Réalisateur et producteur prolifique, Johnnie To affirme à propos de Breaking News avoir voulu rompre avec le traitement classique des films policiers à Hong Kong. Une filature qui tourne mal et des policiers ridiculisés par des voyous servent de point de départ à un face-à-face physique et médiatique entre forces de police et gangsters retranchés dans un immeuble. À partir des éléments de base du genre, To réalise un film d’action qui laisse aussi la part belle à l’humour et à la dérision. Loin de perdre son identité, le film d’action trouve ici une nouvelle dynamique et de nouvelles perspectives.
Réaliser un énième film de gangsters n’intéressait pas Johnnie To. Il s’est alors lancé le défi de réaliser un film d’action tout en renouvelant le genre, et en y apposant sa griffe. Au fil de sa carrière, To a réalisé des films dans des registres très différents : comédie, mélodrame, films d’action. Breaking News a donc été influencé par cette diversité, To puisant des éléments dans chaque genre pour créer un ensemble hétérogène, mais néanmoins cohérent. À certains égards, le film peut s’apparenter à un immense terrain d’expérimentations, le but étant de trouver ce qui fonctionne, et ce qui alimentera la future esthétique des films hongkongais. Ainsi, le choix des acteurs constitue un véritable défi : ces derniers sont en effet d’anciennes stars de la pop ou des acteurs plus habitués aux mélos. To a voulu ainsi conserver le sentiment d’urgence et le réalisme propre aux films d’action, tout en y greffant d’autres éléments susceptibles d’apporter un renouveau.

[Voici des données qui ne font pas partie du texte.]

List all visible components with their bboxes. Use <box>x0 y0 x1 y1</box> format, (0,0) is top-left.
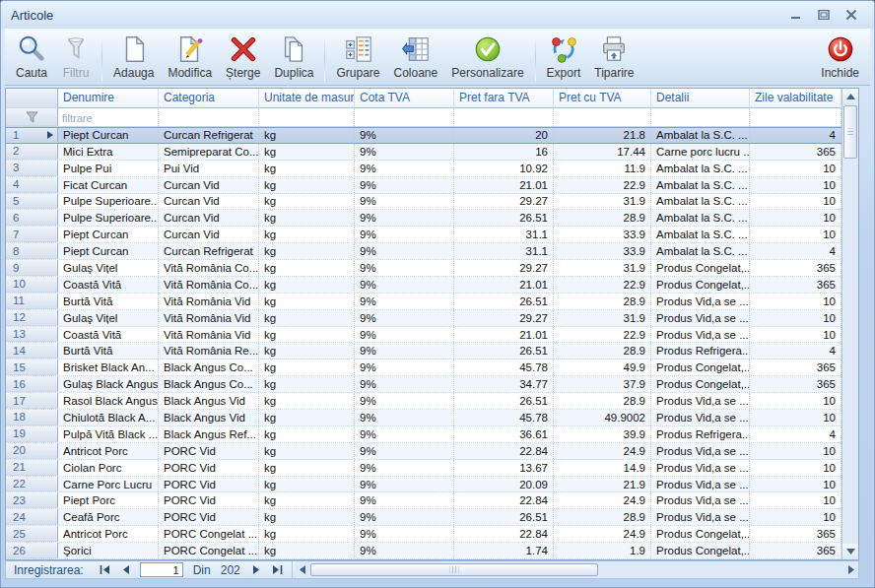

Pour ancrer son film dans son époque, le réalisateur a choisi pour toile de fond une problématique contemporaine : la puissance grandissante des médias et la manipulation des images. Si la police a été atteinte dans sa crédibilité, c’est parce que des images de leur défaite ont été diffusées à la télévision. Un policier ayant levé les bras devant un gangster et demandé grâce a particulièrement choqué la population. Rebecca, capitaine de police, décide alors d’exploiter les affrontements entre la police et les malfaiteurs pour diffuser des images sélectionnées destinées à redorer le blason de la police. « Nous allons leur montrer du grand spectacle », répète-t-elle à l’envi, oubliant parfois qu’elle dirige une opération de police et non qu’elle réalise un show télévisé. Les gangsters ajouteront cependant leur grain de sel en balançant d’autres images, plus conformes à la réalité, sur Internet. Ceux qui s’attendaient à une charge virulente contre les médias et leurs dérives seront déçus : To veut ici rendre compte d’une réalité plutôt que de la dénoncer. Même s’il bouscule gentiment les médias et montre certaines de leurs failles, il ne les condamne pas.

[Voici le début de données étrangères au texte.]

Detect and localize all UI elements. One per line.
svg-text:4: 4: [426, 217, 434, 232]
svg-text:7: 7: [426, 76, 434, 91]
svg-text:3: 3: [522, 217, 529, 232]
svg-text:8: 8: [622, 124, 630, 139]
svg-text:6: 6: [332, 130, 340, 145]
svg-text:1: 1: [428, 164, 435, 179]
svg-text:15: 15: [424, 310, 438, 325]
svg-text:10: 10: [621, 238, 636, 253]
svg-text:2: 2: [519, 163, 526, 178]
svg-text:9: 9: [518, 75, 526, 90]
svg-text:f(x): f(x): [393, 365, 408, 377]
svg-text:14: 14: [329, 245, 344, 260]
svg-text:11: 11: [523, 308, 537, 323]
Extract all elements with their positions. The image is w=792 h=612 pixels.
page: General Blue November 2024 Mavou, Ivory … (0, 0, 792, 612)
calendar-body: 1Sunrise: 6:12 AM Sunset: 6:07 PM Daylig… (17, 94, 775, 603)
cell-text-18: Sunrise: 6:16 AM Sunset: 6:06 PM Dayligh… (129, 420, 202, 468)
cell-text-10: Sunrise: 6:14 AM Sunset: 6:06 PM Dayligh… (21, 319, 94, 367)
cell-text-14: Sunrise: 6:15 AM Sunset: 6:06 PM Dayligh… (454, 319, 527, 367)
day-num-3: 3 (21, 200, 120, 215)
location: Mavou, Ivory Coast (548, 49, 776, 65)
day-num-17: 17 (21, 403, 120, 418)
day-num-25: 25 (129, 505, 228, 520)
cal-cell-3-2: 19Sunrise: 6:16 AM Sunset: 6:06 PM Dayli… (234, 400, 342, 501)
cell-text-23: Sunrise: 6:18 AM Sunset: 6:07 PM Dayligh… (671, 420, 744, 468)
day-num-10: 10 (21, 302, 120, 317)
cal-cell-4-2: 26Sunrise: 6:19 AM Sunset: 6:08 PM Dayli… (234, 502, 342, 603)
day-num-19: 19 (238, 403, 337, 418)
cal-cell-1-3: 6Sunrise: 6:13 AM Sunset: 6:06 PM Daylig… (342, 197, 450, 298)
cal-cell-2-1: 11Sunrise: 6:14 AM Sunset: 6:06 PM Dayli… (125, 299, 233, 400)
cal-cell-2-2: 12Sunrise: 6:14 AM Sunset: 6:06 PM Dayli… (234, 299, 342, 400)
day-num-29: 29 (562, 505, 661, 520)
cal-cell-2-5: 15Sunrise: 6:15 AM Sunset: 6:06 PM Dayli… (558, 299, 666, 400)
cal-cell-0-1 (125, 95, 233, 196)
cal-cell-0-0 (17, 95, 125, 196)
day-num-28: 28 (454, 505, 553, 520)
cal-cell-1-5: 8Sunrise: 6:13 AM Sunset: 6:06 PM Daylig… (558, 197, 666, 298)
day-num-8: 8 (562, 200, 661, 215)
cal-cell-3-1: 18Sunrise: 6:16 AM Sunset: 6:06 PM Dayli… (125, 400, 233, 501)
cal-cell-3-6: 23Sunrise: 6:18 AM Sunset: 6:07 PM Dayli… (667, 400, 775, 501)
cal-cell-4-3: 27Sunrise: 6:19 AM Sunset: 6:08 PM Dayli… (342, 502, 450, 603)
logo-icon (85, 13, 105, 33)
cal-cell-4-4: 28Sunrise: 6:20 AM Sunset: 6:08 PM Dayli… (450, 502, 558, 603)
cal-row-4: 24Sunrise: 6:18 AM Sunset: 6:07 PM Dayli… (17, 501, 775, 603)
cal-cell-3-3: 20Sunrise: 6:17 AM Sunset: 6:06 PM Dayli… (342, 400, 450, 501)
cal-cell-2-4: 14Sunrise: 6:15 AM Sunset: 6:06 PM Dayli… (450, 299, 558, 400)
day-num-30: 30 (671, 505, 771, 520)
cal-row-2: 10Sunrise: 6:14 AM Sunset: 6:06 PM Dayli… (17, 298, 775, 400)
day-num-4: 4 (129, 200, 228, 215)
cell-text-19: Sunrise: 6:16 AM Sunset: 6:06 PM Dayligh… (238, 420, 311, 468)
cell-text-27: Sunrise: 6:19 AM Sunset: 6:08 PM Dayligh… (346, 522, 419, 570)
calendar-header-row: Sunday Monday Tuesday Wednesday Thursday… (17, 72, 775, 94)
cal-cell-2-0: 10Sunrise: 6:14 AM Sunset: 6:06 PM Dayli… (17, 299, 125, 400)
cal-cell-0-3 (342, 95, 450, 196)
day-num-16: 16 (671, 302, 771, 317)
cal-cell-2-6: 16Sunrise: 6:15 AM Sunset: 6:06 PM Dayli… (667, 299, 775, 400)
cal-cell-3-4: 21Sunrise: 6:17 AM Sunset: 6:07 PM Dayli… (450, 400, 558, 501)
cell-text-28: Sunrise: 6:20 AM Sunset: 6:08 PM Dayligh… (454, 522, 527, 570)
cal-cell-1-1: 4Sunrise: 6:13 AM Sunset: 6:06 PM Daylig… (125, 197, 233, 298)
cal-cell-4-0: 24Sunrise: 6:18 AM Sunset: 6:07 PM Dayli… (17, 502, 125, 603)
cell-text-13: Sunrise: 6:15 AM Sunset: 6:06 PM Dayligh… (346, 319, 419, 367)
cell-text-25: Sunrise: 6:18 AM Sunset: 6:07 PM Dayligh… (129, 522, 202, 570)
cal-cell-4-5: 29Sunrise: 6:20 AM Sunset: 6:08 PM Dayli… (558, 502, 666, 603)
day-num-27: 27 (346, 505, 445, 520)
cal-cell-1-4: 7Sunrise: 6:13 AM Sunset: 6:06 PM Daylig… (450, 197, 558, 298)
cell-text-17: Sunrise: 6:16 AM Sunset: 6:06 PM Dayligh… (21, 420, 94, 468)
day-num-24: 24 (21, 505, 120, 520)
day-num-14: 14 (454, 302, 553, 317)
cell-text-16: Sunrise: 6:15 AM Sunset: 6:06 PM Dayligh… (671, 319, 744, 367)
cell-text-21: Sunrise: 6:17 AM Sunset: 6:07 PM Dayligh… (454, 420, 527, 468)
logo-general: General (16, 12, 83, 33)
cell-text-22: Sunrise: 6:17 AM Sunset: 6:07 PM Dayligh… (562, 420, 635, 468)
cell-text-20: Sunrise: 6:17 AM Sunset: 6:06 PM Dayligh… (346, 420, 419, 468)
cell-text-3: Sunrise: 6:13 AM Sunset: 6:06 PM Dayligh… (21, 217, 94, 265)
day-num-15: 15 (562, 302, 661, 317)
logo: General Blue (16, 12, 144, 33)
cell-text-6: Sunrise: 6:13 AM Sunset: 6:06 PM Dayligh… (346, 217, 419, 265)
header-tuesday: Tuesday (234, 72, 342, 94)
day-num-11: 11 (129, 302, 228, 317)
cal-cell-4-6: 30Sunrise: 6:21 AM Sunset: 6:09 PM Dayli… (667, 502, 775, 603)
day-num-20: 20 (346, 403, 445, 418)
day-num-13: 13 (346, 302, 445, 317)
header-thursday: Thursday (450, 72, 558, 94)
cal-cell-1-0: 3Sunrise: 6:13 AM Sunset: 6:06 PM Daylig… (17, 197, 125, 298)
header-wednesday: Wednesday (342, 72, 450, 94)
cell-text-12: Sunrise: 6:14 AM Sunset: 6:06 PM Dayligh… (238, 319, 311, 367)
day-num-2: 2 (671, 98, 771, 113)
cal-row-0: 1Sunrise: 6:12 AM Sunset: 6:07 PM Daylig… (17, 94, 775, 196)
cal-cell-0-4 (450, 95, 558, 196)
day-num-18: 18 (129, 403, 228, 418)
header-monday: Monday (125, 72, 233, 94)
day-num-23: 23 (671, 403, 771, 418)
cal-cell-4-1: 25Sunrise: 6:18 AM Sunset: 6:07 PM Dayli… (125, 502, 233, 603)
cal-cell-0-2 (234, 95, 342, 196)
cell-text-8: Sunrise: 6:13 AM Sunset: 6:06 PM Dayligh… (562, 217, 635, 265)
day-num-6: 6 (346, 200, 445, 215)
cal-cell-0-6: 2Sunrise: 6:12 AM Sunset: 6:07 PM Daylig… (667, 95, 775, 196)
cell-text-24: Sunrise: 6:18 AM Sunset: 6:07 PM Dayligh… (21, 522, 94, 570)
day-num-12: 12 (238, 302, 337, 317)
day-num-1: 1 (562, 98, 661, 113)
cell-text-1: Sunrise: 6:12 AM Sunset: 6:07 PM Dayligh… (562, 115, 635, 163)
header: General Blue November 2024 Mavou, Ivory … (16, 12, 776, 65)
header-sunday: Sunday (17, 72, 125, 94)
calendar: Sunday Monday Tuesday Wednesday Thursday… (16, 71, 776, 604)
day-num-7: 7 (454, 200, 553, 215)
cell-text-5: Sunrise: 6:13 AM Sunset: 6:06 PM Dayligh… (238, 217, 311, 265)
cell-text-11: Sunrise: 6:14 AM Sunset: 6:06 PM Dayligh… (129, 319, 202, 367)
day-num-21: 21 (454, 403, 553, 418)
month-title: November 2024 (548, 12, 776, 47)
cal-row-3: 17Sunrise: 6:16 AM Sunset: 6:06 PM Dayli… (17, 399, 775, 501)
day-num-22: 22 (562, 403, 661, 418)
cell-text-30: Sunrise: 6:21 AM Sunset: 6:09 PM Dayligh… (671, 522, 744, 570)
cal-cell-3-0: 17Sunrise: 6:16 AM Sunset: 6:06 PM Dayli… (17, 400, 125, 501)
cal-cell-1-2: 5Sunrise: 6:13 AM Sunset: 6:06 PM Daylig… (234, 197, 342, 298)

Si l’audace fait un peu défaut au fond, elle est cependant présente dans la forme. To cultive en effet un style très vif, et sait mettre en valeur les scènes d’action (surtout à partir du moment où les gangsters sont dans l’immeuble), en opérant une alternance entre les moments de tension et les moments plus relâchés, voire humoristiques. Breaking News se situe alors entre le film d’action et la comédie policière, en tirant le meilleur parti de chacune des deux influences. C’est probablement la bande-son du film qui relie les deux univers. Ni musique grandiloquente ou stressante de film d’action, ni musique de divertissement, elle privilégie les percussions et les rythmes modernes. Omniprésente, elle permet tantôt de souligner l’action tantôt de relâcher la pression. Elle se situe donc dans ce style intermédiaire que To tente d’apprivoiser.
L’action fait une entrée fracassante dès l’ouverture du film, un plan-séquence de sept minutes, qui a pour objectif de placer le spectateur et les acteurs dans le feu de l’action. La caméra observe d’abord les protagonistes, met en place les différents éléments, avant de capter la frénésie de la fusillade et sa débauche de coups de feu. La mise en scène, d’une manière générale, oscillera entre deux tendances : instaurer une distance, à travers des plans en forte plongée, ou au contraire nous propulser au cœur des événements. To fait également une utilisation intelligente du split-screen, procédé qui consiste à couper l’écran en deux pour montrer deux actions simultanées. Le réalisateur fait donc preuve d’un style d’une réelle aisance, qui fait oublier les quelques faiblesses du scénario ainsi que la psychologie trop peu développée des personnages. Par ailleurs, le réalisme et la dureté des situations sont parfois contrebalancés par un filtre humoristique, surtout présent à travers des sortes de parenthèses dans le récit, comme par exemple la scène du repas dans l’appartement des otages. Le paroxysme est atteint avec la distribution des paniers-repas aux journalistes et aux policiers. On se trouve alors à cent lieues du film d’action, pour plonger dans la dérision. S’éloignant ainsi des stéréotypes du film d’action, To propose une œuvre qui divertit intelligemment, et qui apporte le renouveau escompté au cinéma de Hong Kong.